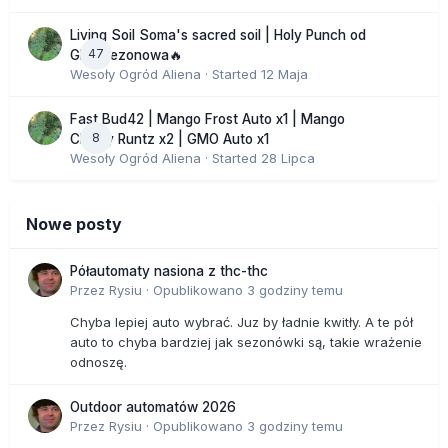
Living Soil Soma's sacred soil | Holy Punch od
47
GHS sezonowa🔥
Wesoły Ogród Aliena
· Started
12 Maja
Fast Bud42 | Mango Frost Auto x1 | Mango
8
Cherry Runtz x2 | GMO Auto x1
Wesoły Ogród Aliena
· Started
28 Lipca
Nowe posty
Półautomaty nasiona z thc-thc
Przez
Rysiu
·
Opublikowano
3 godziny temu
Chyba lepiej auto wybrać. Juz by ładnie kwitły. A te pół
auto to chyba bardziej jak sezonówki są, takie wrażenie
odnoszę.
Outdoor automatów 2026
Przez
Rysiu
·
Opublikowano
3 godziny temu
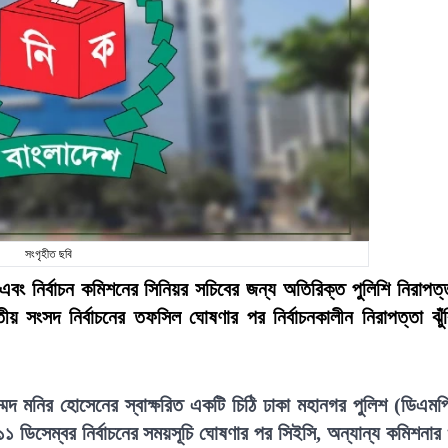
সংগৃহীত ছবি
র এবং নির্বাচন কমিশনের সিনিয়র সচিবের জন্য অতিরিক্ত পুলিশি নিরাপত্
ীয় সংসদ নির্বাচনের তফসিল ঘোষণার পর নির্বাচনকালীন নিরাপত্তা ঝুঁ
মদ মনির হোসেনের স্বাক্ষরিত একটি চিঠি ঢাকা মহানগর পুলিশ (ডিএমপ
 ডিসেম্বর নির্বাচনের সময়সূচি ঘোষণার পর সিইসি, অন্যান্য কমিশনার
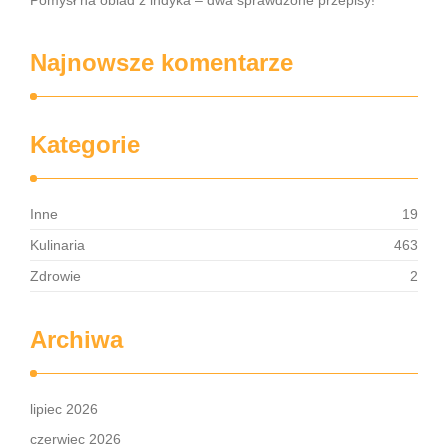
Pomysł na obiad z indyka – dwa sprawdzone przepisy!
Najnowsze komentarze
Kategorie
Inne
19
Kulinaria
463
Zdrowie
2
Archiwa
lipiec 2026
czerwiec 2026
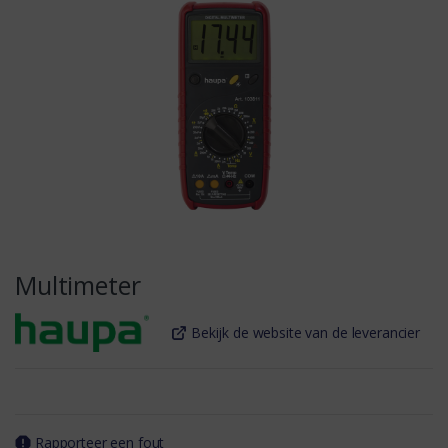
Multimeter
Bekijk de website van de leverancier
Rapporteer een fout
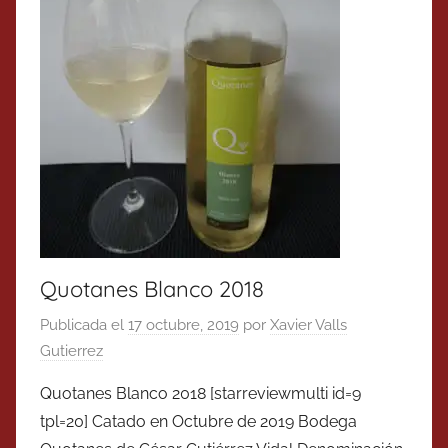
Quotanes Blanco 2018
Publicada el
17 octubre, 2019
por
Xavier Valls
Gutierrez
Quotanes Blanco 2018 [starreviewmulti id=9
tpl=20] Catado en Octubre de 2019 Bodega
+ + + +
Work to complete -
Once you have returned the line containing "সংগৃহীত ছবি", stop; begin at the first line of the material, keep each line exact, and skip the pictures.

Exercise result -
Living Soil Soma's sacred soil | Holy Punch od
47
GHS sezonowa🔥
Wesoły Ogród Aliena
· Started
12 Maja
Fast Bud42 | Mango Frost Auto x1 | Mango
8
Cherry Runtz x2 | GMO Auto x1
Wesoły Ogród Aliena
· Started
28 Lipca
Nowe posty
Półautomaty nasiona z thc-thc
Przez
Rysiu
·
Opublikowano
3 godziny temu
Chyba lepiej auto wybrać. Juz by ładnie kwitły. A te pół
auto to chyba bardziej jak sezonówki są, takie wrażenie
odnoszę.
Outdoor automatów 2026
Przez
Rysiu
·
Opublikowano
3 godziny temu
সংগৃহীত ছবি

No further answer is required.